[SUPPLIED RECORDS — start]
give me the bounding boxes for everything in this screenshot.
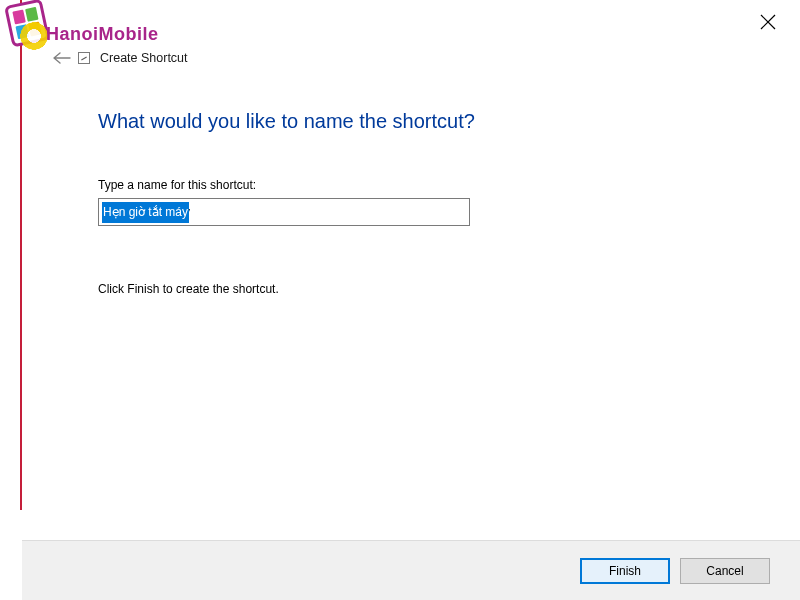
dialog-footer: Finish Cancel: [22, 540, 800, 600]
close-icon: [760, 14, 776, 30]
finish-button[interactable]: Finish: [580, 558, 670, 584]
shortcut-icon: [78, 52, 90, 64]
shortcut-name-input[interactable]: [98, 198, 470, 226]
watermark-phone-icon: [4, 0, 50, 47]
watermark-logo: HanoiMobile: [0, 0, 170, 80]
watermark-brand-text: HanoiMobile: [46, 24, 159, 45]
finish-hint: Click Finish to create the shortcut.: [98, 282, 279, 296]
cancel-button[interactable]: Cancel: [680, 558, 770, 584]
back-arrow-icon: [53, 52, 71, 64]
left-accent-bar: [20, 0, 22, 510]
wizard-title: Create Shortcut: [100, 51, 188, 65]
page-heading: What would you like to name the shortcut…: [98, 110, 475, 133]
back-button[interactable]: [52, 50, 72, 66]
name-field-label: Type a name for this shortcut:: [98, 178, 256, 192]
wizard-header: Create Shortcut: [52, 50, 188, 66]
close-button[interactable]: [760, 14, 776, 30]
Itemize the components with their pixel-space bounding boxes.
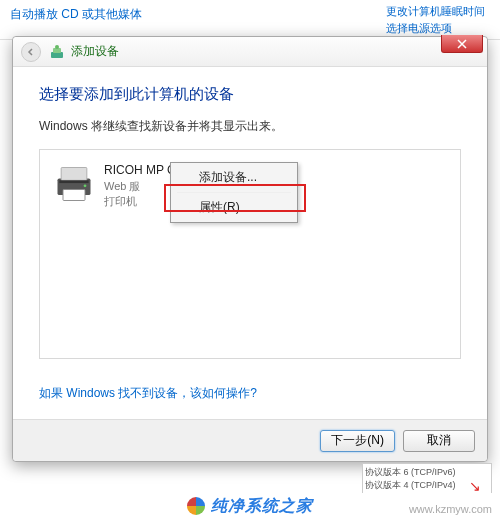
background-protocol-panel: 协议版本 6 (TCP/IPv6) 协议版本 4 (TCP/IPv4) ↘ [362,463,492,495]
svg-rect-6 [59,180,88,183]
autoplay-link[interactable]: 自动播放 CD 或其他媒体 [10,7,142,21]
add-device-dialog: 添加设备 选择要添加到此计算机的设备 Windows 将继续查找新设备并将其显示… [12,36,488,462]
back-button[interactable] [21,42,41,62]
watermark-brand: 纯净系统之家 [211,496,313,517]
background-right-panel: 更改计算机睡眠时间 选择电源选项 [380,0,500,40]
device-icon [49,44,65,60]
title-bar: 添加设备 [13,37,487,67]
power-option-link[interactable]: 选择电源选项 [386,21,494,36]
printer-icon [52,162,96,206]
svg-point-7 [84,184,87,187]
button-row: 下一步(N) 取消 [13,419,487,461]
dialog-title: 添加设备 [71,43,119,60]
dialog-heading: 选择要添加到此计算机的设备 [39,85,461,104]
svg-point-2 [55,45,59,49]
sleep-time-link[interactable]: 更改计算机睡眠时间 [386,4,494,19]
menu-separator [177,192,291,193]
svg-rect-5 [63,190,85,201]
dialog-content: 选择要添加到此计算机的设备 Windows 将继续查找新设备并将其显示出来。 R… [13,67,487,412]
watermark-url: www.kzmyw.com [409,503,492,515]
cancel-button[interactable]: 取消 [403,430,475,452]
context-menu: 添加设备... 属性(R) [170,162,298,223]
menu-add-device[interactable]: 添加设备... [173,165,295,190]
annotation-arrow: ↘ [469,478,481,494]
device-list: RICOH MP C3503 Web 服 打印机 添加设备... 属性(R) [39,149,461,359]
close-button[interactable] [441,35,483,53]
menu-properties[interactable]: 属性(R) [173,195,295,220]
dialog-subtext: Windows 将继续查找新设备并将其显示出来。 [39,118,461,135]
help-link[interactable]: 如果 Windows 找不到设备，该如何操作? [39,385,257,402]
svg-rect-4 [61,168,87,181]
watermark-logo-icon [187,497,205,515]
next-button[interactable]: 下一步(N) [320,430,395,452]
[SUPPLIED RECORDS — finish]
[SUPPLIED RECORDS — start]
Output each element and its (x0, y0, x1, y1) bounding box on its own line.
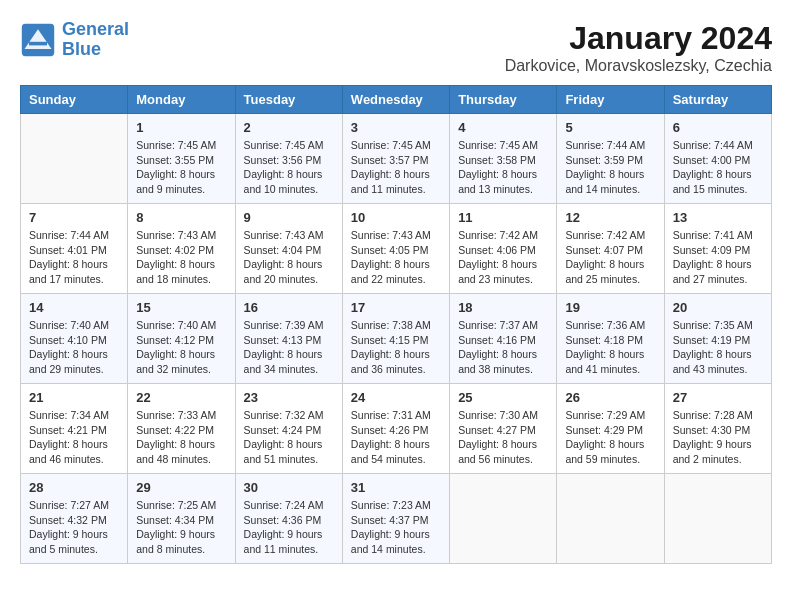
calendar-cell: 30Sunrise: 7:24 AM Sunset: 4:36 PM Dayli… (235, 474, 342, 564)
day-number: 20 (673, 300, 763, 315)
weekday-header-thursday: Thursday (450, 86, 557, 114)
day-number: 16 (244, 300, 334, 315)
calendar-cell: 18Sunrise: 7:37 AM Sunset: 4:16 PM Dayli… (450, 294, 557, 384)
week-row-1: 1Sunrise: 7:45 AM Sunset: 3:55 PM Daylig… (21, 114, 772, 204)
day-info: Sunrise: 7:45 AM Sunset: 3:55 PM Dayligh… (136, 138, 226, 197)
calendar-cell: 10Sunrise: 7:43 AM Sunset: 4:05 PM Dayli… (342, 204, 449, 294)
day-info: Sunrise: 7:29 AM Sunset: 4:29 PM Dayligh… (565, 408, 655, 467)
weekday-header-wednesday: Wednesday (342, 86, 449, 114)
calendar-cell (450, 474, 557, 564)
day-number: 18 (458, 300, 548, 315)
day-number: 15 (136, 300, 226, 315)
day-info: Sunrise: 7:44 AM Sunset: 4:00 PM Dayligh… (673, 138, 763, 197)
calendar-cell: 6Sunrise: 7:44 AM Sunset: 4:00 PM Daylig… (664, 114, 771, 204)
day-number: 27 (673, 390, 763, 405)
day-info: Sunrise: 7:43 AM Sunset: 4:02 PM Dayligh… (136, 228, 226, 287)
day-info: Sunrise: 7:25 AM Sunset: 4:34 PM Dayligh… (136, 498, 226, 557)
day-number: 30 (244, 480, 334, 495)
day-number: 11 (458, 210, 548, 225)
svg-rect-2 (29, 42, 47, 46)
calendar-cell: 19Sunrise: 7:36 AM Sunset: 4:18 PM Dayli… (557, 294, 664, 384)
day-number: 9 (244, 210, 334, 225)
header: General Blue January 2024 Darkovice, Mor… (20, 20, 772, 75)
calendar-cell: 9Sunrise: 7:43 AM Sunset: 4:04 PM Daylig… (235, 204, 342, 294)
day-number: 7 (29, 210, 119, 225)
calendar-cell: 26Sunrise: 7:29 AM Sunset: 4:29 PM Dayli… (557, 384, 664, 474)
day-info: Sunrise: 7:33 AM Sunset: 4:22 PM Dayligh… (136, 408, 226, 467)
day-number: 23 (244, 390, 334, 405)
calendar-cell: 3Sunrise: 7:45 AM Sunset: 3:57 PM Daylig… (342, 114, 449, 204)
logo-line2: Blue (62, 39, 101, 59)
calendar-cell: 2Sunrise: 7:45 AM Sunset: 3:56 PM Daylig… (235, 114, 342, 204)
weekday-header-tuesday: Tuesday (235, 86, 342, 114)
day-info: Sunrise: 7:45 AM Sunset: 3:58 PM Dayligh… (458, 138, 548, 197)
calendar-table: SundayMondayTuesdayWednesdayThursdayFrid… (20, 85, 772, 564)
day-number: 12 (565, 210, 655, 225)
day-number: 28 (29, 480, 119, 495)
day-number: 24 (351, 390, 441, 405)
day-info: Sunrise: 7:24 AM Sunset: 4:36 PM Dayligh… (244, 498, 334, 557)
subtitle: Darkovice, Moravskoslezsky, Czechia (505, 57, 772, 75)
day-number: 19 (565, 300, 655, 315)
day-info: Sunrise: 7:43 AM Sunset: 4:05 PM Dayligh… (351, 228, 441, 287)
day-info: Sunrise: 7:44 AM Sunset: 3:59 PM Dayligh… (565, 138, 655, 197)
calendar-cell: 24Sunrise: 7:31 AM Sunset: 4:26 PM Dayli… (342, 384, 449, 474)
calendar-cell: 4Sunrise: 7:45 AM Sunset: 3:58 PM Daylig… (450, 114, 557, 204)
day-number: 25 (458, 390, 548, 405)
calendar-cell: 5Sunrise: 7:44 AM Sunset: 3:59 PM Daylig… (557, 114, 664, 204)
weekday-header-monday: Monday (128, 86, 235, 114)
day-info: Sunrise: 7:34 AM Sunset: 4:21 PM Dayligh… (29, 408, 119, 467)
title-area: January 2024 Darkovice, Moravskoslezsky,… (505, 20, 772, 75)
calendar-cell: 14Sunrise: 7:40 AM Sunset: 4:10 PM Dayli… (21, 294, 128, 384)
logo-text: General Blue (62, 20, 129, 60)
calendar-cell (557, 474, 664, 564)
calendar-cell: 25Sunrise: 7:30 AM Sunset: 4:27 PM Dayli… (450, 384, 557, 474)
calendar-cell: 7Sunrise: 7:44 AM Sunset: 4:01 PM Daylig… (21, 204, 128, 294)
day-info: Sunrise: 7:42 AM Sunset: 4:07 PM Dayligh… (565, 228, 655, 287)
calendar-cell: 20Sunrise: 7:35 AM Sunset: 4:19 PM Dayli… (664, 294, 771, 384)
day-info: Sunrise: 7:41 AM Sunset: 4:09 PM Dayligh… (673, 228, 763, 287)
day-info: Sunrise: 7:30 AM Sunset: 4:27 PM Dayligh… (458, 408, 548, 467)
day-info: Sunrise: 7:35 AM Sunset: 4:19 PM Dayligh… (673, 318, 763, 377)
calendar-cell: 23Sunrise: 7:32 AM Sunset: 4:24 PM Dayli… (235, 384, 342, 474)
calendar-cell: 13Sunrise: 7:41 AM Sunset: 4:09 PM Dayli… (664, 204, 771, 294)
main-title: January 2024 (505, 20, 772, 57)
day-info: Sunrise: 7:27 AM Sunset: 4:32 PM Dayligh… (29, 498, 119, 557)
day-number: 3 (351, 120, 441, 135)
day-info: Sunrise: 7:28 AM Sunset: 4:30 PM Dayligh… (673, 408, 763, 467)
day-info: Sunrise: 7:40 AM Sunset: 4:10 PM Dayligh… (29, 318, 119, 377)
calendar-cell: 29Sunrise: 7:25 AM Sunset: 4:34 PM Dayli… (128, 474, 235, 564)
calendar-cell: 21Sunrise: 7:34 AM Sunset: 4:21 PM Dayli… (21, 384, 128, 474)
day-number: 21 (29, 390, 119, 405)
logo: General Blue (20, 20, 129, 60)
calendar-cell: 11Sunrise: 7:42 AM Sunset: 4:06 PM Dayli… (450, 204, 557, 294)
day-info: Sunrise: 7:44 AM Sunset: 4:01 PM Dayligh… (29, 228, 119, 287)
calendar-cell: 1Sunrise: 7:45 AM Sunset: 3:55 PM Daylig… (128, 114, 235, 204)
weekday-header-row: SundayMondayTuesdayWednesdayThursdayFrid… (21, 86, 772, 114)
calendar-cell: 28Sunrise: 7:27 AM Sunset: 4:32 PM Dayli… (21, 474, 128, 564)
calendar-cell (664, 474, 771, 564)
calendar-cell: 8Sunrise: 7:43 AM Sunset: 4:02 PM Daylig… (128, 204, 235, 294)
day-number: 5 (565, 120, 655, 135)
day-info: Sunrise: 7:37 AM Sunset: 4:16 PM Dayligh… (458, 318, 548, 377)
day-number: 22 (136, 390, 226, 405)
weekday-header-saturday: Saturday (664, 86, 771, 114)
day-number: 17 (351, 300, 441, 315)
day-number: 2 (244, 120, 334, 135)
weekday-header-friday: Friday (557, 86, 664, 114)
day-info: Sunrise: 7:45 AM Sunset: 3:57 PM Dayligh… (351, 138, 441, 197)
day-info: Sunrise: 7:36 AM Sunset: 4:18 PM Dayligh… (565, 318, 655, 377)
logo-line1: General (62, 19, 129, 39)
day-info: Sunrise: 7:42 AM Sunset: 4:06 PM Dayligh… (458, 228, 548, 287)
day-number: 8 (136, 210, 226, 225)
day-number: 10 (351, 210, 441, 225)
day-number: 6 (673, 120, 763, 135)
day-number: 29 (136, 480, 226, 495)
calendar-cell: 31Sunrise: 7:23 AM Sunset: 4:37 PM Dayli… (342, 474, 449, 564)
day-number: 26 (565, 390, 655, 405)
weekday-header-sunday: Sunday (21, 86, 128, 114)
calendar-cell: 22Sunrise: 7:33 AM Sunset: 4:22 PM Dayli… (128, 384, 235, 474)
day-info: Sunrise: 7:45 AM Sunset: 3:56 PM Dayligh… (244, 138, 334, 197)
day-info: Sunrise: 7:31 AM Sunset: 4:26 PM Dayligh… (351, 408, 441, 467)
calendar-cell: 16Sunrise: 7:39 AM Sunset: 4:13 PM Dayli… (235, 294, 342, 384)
[SUPPLIED RECORDS — finish]
WHAT THE EXERCISE ASKS —
Which lines of the data include the string "close"? Find them and copy each one.

YOUR SOLUTION —
close-icon: [760, 14, 776, 30]
close-button[interactable]: [760, 14, 776, 30]
close-button[interactable] [441,35,483,53]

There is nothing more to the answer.